Four Things To Know About Leonard Korir

Four Things To Know About Leonard Korir

Here are four things to know about Leonard Korir, the third-place finisher at the U.S. Olympic Marathon Trials, and potential 2024 Olympian.

Feb 6, 2024 by Maxx Bradley
Four Things To Know About Leonard Korir

In 2020, Leonard Korir was the first man left off of the U.S. Olympic marathon team, finishing fourth by just three seconds. 

Don't worry. He made amends for that finish. 

On Saturday at the U.S. Olympic Marathon Trials in Orlando, Florida, Korir was 37 seconds behind third place at the 24 mile mark, and things were looking grim. 

A mile later, Korir worked his way up, but he was still 18 seconds back of the last unofficial qualifying spot. 

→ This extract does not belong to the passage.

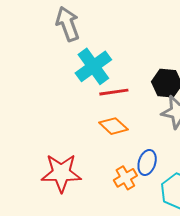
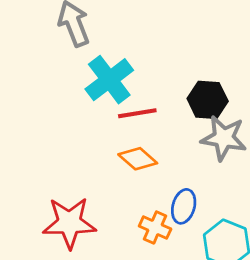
orange cross: (125, 178) -> (155, 227), turned -35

Then, over the last mile, Korir eventually surged past both Zach Panning and Elkanah Kibet to claim the final podium spot and do everything in his power to hopefully solidify a trip to Paris this summer. 

Here are four things to know about one of the best marathoners in the country.



Korir is a SSG (Staff Sergeant) in the United States Army and he's also one of the select soldiers as part of the World Class Athlete Program (WCAP). This program allows elite soldier-athletes to train and compete at the international level while simultaneously serving in the military. A few other notable distance runners who are currently a part of the program include both Benard Keter and Sam Chelanga.


Before he enlisted in the military, Korir spent three years of his collegiate career at Iona University, a smaller Division I university located in the New York City Metro. Throughout his time as a Killian, Korir won a pair of national titles in the 10,000m and indoor 5,000m, along with four other All-American finishes. He also won four MAAC titles between indoor and outdoor.


Although this will be his first opportunity to represent the United States in the marathon, Korir is no stranger to donning the red, white and blue on the sport's biggest stages. In 2016, he qualified for the 2016 Olympic Games in Rio in the 10K, where he finished 14th. In both 2017 and 2019, he qualified for the World Championships in London and Doha, both in the 10K.


The 2016 Olympian was born in Iten, Kenya, where he was the oldest of six children. Before coming to America to compete for Iona, he attended the Kipsangui Boys High School and the Tambach Teachers College and found inspiration in the world-class Kenyan runner Paul Tergat.

Despite his grit and toughness he displayed on Saturday, Korir will have to wait until May 5 to see if he'll be toeing the Olympic line come July.